Nobody knows how difficult it is to juggle college and a full-time job better than Shirley Dostal, RN. She spent the last 2 1/2 years in a baccalaureate program developed by Holy Names College in Oakland, California, and Kaiser Permanente, her employer, that allowed her to balance classes with the demands of her job as an ob/gyn service manager.

This spring, 100 registered nurses, including Dostal, became the first to receive their bachelor's degrees through the program.

How it works

Students enrolled in the Holy Names College nursing program must already be registered nurses and have associate degrees. They spend two nights a week in class, taking two classes a semester, for 2 1/2 years. The program is aimed at adult learners, and the average age is 44, said Arlene Sargent, EdD, MSN, RN, chair of Holy Names College's nursing program. Two-way audio and video technology allows instructors in one location to reach classrooms at seven sites statewide. The sites change depending on the location of the nurses enrolled in the program, Sargent said.

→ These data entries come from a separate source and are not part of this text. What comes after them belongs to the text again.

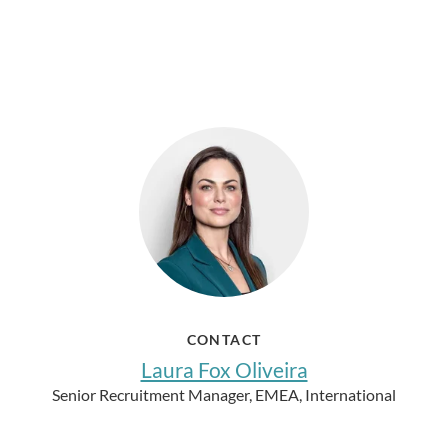
CONTACT
Laura Fox Oliveira
Senior Recruitment Manager, EMEA, International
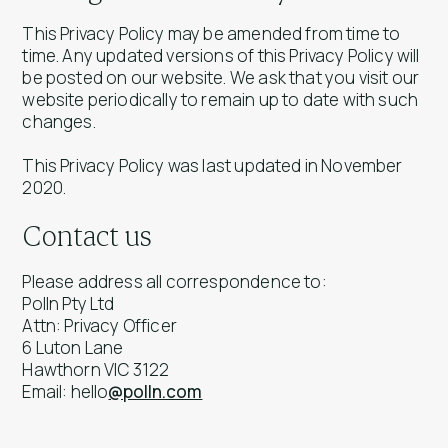
This Privacy Policy may be amended from time to
time. Any updated versions of this Privacy Policy will
be posted on our website. We ask that you visit our
website periodically to remain up to date with such
changes.
This Privacy Policy was last updated in November
2020.
Contact us
Please address all correspondence to:
Polln Pty Ltd
Attn: Privacy Officer
6 Luton Lane
Hawthorn VIC 3122
Email: hello
@polln.com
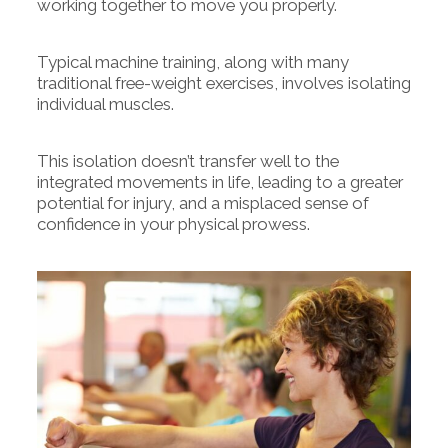
working together to move you properly.
Typical machine training, along with many
traditional free-weight exercises, involves isolating
individual muscles.
This isolation doesn’t transfer well to the
integrated movements in life, leading to a greater
potential for injury, and a misplaced sense of
confidence in your physical prowess.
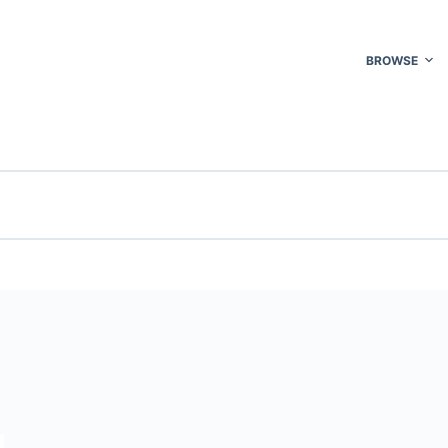
BROWSE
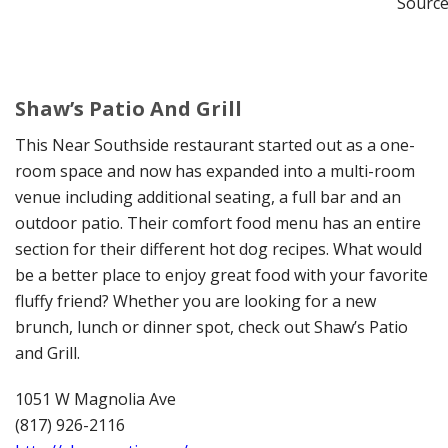
Source
Shaw’s Patio And Grill
This Near Southside restaurant started out as a one-
room space and now has expanded into a multi-room
venue including additional seating, a full bar and an
outdoor patio. Their comfort food menu has an entire
section for their different hot dog recipes. What would
be a better place to enjoy great food with your favorite
fluffy friend? Whether you are looking for a new
brunch, lunch or dinner spot, check out Shaw’s Patio
and Grill.
1051 W Magnolia Ave
(817) 926-2116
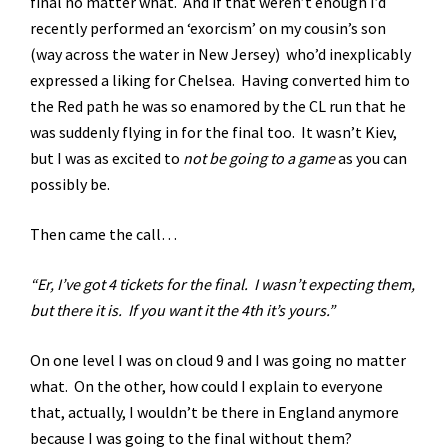
final no matter what. And if that weren’t enough I’d
recently performed an ‘exorcism’ on my cousin’s son
(way across the water in New Jersey) who’d inexplicably
expressed a liking for Chelsea. Having converted him to
the Red path he was so enamored by the CL run that he
was suddenly flying in for the final too. It wasn’t Kiev,
but I was as excited to
not be going to a game
as you can
possibly be.
Then came the call…
“Er, I’ve got 4 tickets for the final. I wasn’t expecting them,
but there it is. If you want it the 4th it’s yours.”
On one level I was on cloud 9 and I was going no matter
what. On the other, how could I explain to everyone
that, actually, I wouldn’t be there in England anymore
because I was going to the final without them?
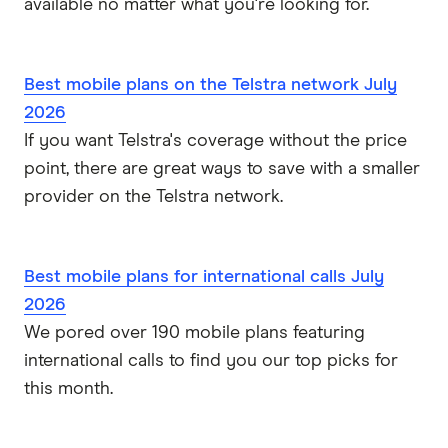
available no matter what you're looking for.
Best mobile plans on the Telstra network July
2026
If you want Telstra's coverage without the price
point, there are great ways to save with a smaller
provider on the Telstra network.
Best mobile plans for international calls July
2026
We pored over 190 mobile plans featuring
international calls to find you our top picks for
this month.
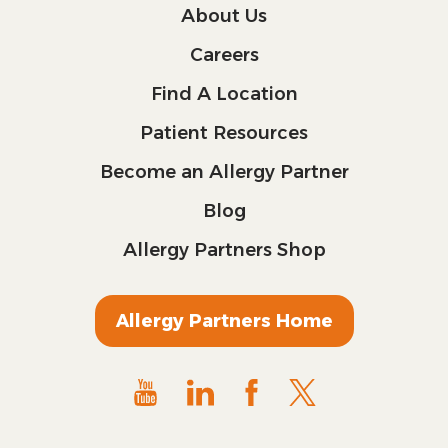
About Us
Careers
Find A Location
Patient Resources
Become an Allergy Partner
Blog
Allergy Partners Shop
Allergy Partners Home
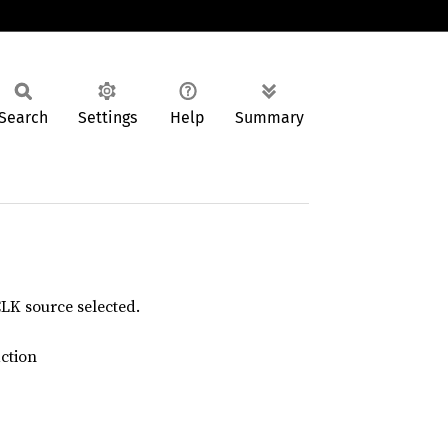
Search
Settings
Help
Summary
K source selected.
action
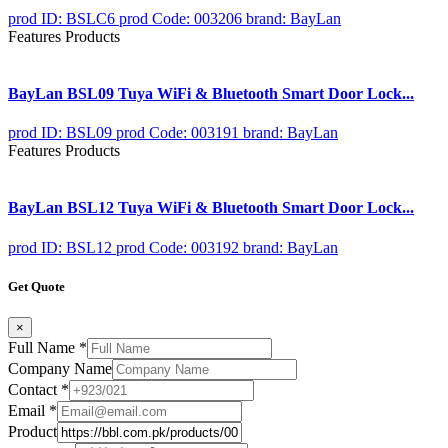
prod ID: BSLC6
prod Code: 003206
brand: BayLan
Features Products
BayLan BSL09 Tuya WiFi & Bluetooth Smart Door Lock...
prod ID: BSL09
prod Code: 003191
brand: BayLan
Features Products
BayLan BSL12 Tuya WiFi & Bluetooth Smart Door Lock...
prod ID: BSL12
prod Code: 003192
brand: BayLan
Get Quote
×
Full Name
*
Company Name
Contact
*
Email
*
Product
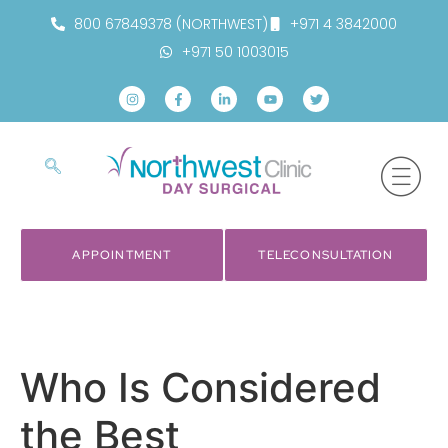
800 67849378 (NORTHWEST)
+971 4 3842000
+971 50 1003015
APPOINTMENT
TELECONSULTATION
Who Is Considered
the Best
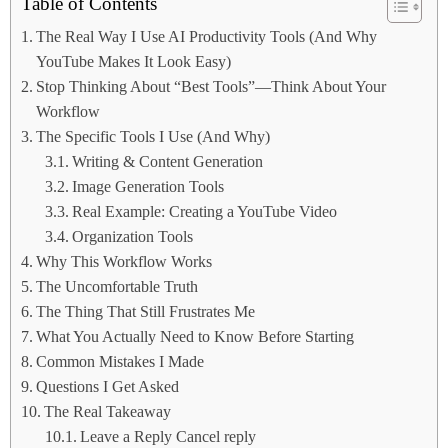
Table of Contents
The Real Way I Use AI Productivity Tools (And Why
YouTube Makes It Look Easy)
Stop Thinking About “Best Tools”—Think About Your
Workflow
The Specific Tools I Use (And Why)
Writing & Content Generation
Image Generation Tools
Real Example: Creating a YouTube Video
Organization Tools
Why This Workflow Works
The Uncomfortable Truth
The Thing That Still Frustrates Me
What You Actually Need to Know Before Starting
Common Mistakes I Made
Questions I Get Asked
The Real Takeaway
Leave a Reply Cancel reply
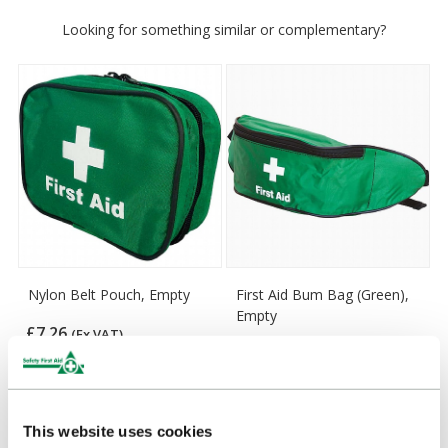
Looking for something similar or complementary?
Nylon Belt Pouch, Empty
First Aid Bum Bag (Green),
Empty
£7.26
(Ex VAT)
£6.55
(Ex VAT)
This website uses cookies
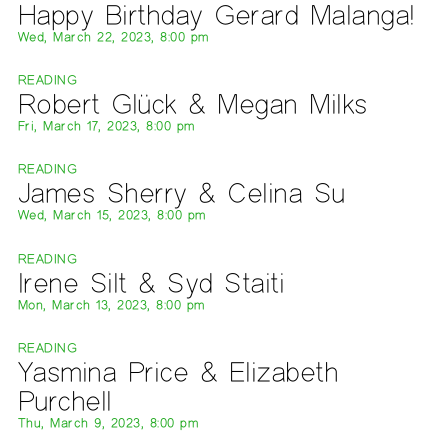
Happy Birthday Gerard Malanga!
Wed, March 22, 2023, 8:00 pm
READING
Robert Glück & Megan Milks
Fri, March 17, 2023, 8:00 pm
READING
James Sherry & Celina Su
Wed, March 15, 2023, 8:00 pm
READING
Irene Silt & Syd Staiti
Mon, March 13, 2023, 8:00 pm
READING
Yasmina Price & Elizabeth
Purchell
Thu, March 9, 2023, 8:00 pm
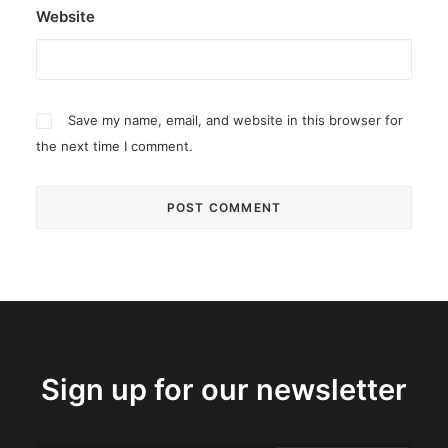
Website
Save my name, email, and website in this browser for
the next time I comment.
Sign up for our newsletter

Dostal believes that the combination of Kaiser's business and technological expertise and Holy Names College's generous degree of flexibility was what made it possible for her to earn her BSN. "Kaiser and Holy Names literally brought the program to our worksite and even worked with me one-on-one for an entire semester to enable me to graduate. I can't speak highly enough of this program and of its commitment to support nurses professionally."

Nurses' changing roles

The curriculum gives registered nurses the depth of theory and managerial education they need to fulfill their widening roles in the late 1990s and beyond, said Linda Jensen, MSN, RN, Kaiser Permanente's director of utilization management and former director of distance learning. Kaiser realized that lots of its nurses had associate degrees or diplomas and offered the program as a way to contribute to their professional growth, Jensen said. "As the healthcare environment has changed and practice has expanded well beyond the walls of the hospital, we felt the need to prepare our nurses to move into both independent practice and interdependent practice, where the nurse works a great deal more with the physician."

Teaching crucial skills

Jensen and Sargent say the BSN program offers nurses what associate degree curricula cannot-an in-depth study of theory, management skills, nursing research, community health, and epidemiology. Jensen said the BSN curriculum teaches nurses how to be critical thinkers and how to coordinate care. "In California, approximately 70 percent of nurses are educated at the associate degree level," Sargent said, "and yet studies consistently document that the skills of the baccalaureate nurse are what's necessary in the work force today. As nurses supervise more and more unlicensed personnel in home health settings and elsewhere, the skills the BSN program teaches will continue to be crucial."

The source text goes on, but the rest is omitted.